FIGURE 1. Consolidated Standards of Reporting Trials (CONSORT; Schulz et al., 2010) flow diagram showing the number of participants in each of four phases, enrollment, treatment allocation, follow-up, and analysis.

Assignment was quasi-random. All participants were drawn from the same volunteers and the only non-random factor determining group assignment was the student’s schedule. As the present study was meant to test the feasibility of a new intervention administered in partnership with a University-wide initiative, priority was given to placing at least 30 participants in the intervention group, and this led to unequal group sizes. The study was approved by the University of Miami Institutional Review Board, and informed consent was obtained prior to entry into this study.
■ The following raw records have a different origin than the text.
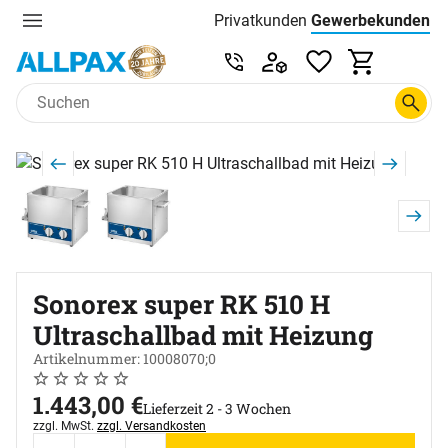
Privatkunden
Gewerbekunden
Menu
Preisliste:
Service & Beratung unter 0
Zum Hauptinhalt springen
Produktgalerie
Zur Kaufbox springen
Sonorex super RK 510 H
Ultraschallbad mit Heizung
Artikelnummer: 10008070;0
Noch keine Bewertungen abgegeben
0 Bewertungen
1.443
,
00
€
Lieferzeit 2 - 3 Wochen
Steuerhinweis:
zzgl. MwSt.
zzgl. Versandkosten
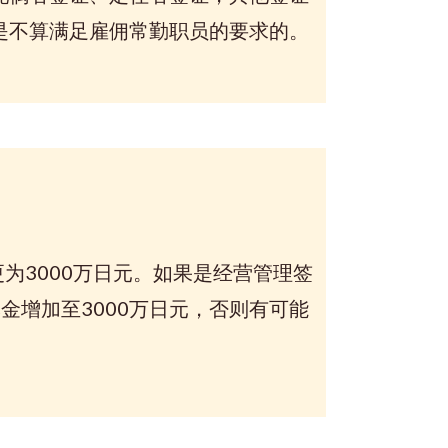
是不算满足雇佣常勤职员的要求的。
3000万日元。如果是经营管理签
金增加至3000万日元，否则有可能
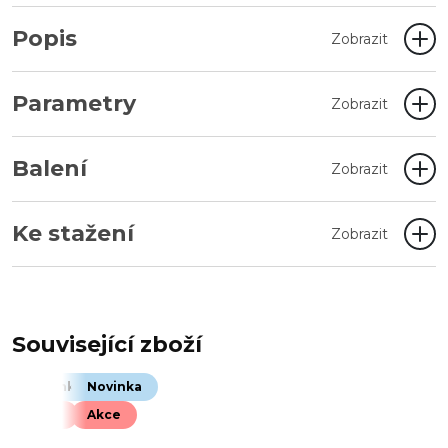
Popis
Zobrazit
Parametry
Zobrazit
Balení
Zobrazit
Ke stažení
Zobrazit
Související zboží
Novinka
Novinka
Akce
Akce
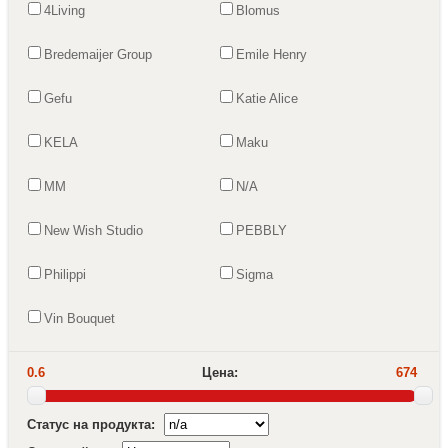
4Living
Blomus
Bredemaijer Group
Emile Henry
Gefu
Katie Alice
KELA
Maku
MM
N/A
New Wish Studio
PEBBLY
Philippi
Sigma
Vin Bouquet
0.6
Цена:
674
Статус на продукта:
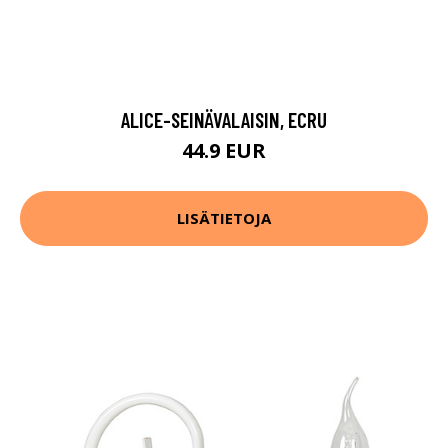
ALICE-SEINÄVALAISIN, ECRU
44.9 EUR
LISÄTIETOJA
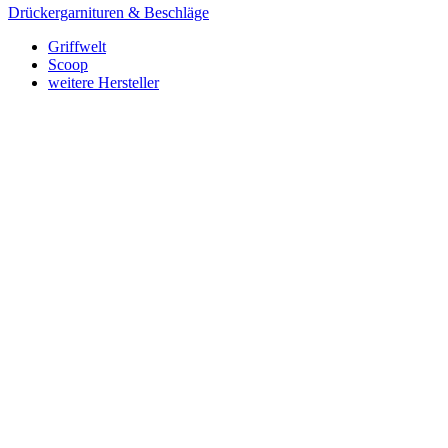
Drückergarnituren & Beschläge
Griffwelt
Scoop
weitere Hersteller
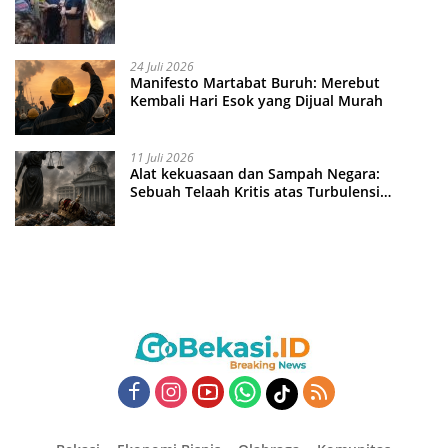
24 Juli 2026
Manifesto Martabat Buruh: Merebut
Kembali Hari Esok yang Dijual Murah
11 Juli 2026
Alat kekuasaan dan Sampah Negara:
Sebuah Telaah Kritis atas Turbulensi
Penegakkan Hukum?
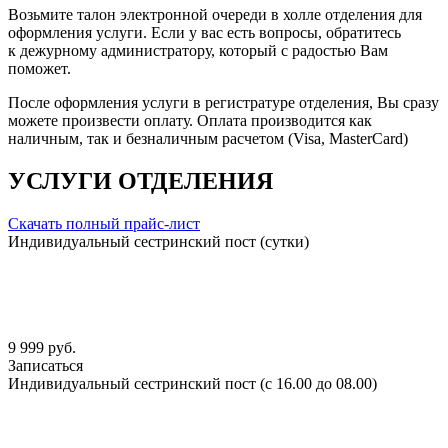
Возьмите талон электронной очереди в холле отделения для
оформления услуги. Если у вас есть вопросы, обратитесь
к дежурному администратору, который с радостью Вам
поможет.
После оформления услуги в регистратуре отделения, Вы сразу
можете произвести оплату. Оплата производится как
наличным, так и безналичным расчетом (Visa, MasterCard)
УСЛУГИ ОТДЕЛЕНИЯ
Скачать полный прайс-лист
Индивидуальный сестринский пост (сутки)
9 999 руб.
Записаться
Индивидуальный сестринский пост (с 16.00 до 08.00)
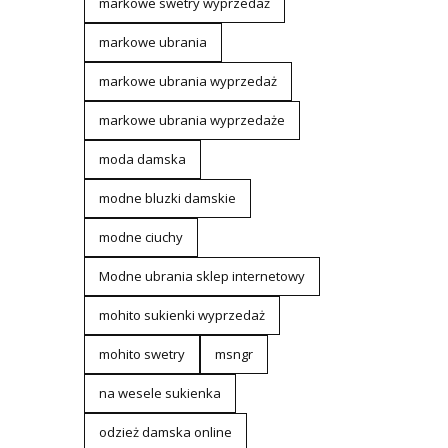
markowe swetry wyprzedaż
markowe ubrania
markowe ubrania wyprzedaż
markowe ubrania wyprzedaże
moda damska
modne bluzki damskie
modne ciuchy
Modne ubrania sklep internetowy
mohito sukienki wyprzedaż
mohito swetry
msngr
na wesele sukienka
odzież damska online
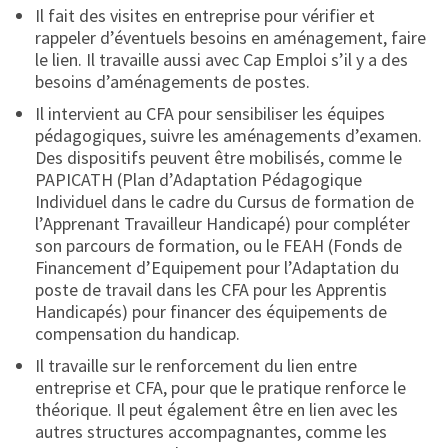
Il fait des visites en entreprise pour vérifier et
rappeler d’éventuels besoins en aménagement, faire
le lien. Il travaille aussi avec Cap Emploi s’il y a des
besoins d’aménagements de postes.
Il intervient au CFA pour sensibiliser les équipes
pédagogiques, suivre les aménagements d’examen.
Des dispositifs peuvent être mobilisés, comme le
PAPICATH (Plan d’Adaptation Pédagogique
Individuel dans le cadre du Cursus de formation de
l’Apprenant Travailleur Handicapé) pour compléter
son parcours de formation, ou le FEAH (Fonds de
Financement d’Equipement pour l’Adaptation du
poste de travail dans les CFA pour les Apprentis
Handicapés) pour financer des équipements de
compensation du handicap.
Il travaille sur le renforcement du lien entre
entreprise et CFA, pour que le pratique renforce le
théorique. Il peut également être en lien avec les
autres structures accompagnantes, comme les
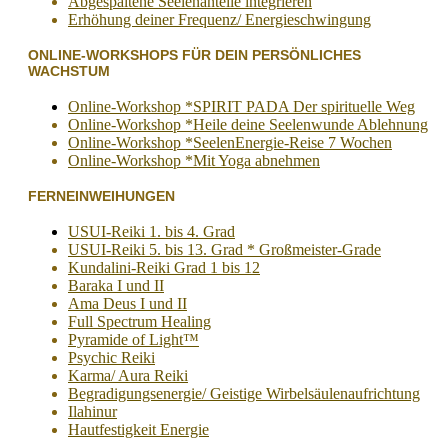
Abgespaltene Seelenanteile integrieren
Erhöhung deiner Frequenz/ Energieschwingung
ONLINE-WORKSHOPS FÜR DEIN PERSÖNLICHES
WACHSTUM
Online-Workshop *SPIRIT PADA Der spirituelle Weg
Online-Workshop *Heile deine Seelenwunde Ablehnung
Online-Workshop *SeelenEnergie-Reise 7 Wochen
Online-Workshop *Mit Yoga abnehmen
FERNEINWEIHUNGEN
USUI-Reiki 1. bis 4. Grad
USUI-Reiki 5. bis 13. Grad * Großmeister-Grade
Kundalini-Reiki Grad 1 bis 12
Baraka I und II
Ama Deus I und II
Full Spectrum Healing
Pyramide of Light™
Psychic Reiki
Karma/ Aura Reiki
Begradigungsenergie/ Geistige Wirbelsäulenaufrichtung
Ilahinur
Hautfestigkeit Energie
Assessment Session and Tasks

All participants completed two testing sessions, one before and another following the 7 week training interval. The first session corresponded with the first 2 weeks of the semester and the second session, which was in the period between midterms and final exams, occurred during a 2 weeks period that began 3 days after training ceased. Testing sessions involved a computerized battery of cognitive tasks administered by an experimenter in a group setting of up to six participants. Each participant was seated 57″ from a PC laptop display and stimuli were presented via E-Prime (Version 1.2; Psychology Software Tools, Pittsburgh, PA, USA). Figure 2 visually depicts all three cognitive tasks.

FIGURE 2

FIGURE 2. Trial sequences and timing for the three computerized tasks that were administered prior to and following the 7 week training interval. In the SART, participants viewed a string of single digit numbers and were instructed to key press in response to any digit except three (non-target) and to withhold response when a three was presented (target). During the task, self-report probes intermittently asked participants about attention and awareness. Participants responded on a Likert scale. In the operation span task, trials presented interleaved letters and math problems, and after each sequence, participants reported the letters in serial order. During the delayed recognition task participants were presented one or two memory items (faces or shoes), and after a series of two distracters, were asked whether a probe was an identical match to the memory item.

SART

Sustained attention and self-reported mind wandering were measured through a modified version of SART (Robertson et al., 1997). Participants viewed a continuous array of single digits (0 through 9), and were told to withhold pressing the space bar to the number 3 (the target) and to respond to all other numbers (non-targets) by pressing the space bar. They were asked to respond as quickly as they could without sacrificing accuracy. Each trial included a digit displayed for 250 ms on a gray screen, followed by a fixation cross displayed for 900 ms. Participants could respond either during the stimulus display or during the intertrial interval. Targets were presented on 5% of trials. Trial order was pseudo-randomized so that target trials were always separated by at least one non-target trial.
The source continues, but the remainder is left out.